▸ **How to complete this task**
Write the records out once more, exactly as they appear below.

▸ **Task inputs**
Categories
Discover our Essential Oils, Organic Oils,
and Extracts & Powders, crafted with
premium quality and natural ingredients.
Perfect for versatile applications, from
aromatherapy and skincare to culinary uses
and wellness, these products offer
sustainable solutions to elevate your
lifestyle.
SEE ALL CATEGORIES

▸ **Task response**
Categories
Discover our Essential Oils, Organic Oils,
and Extracts & Powders, crafted with
premium quality and natural ingredients.
Perfect for versatile applications, from
aromatherapy and skincare to culinary uses
and wellness, these products offer
sustainable solutions to elevate your
lifestyle.
SEE ALL CATEGORIES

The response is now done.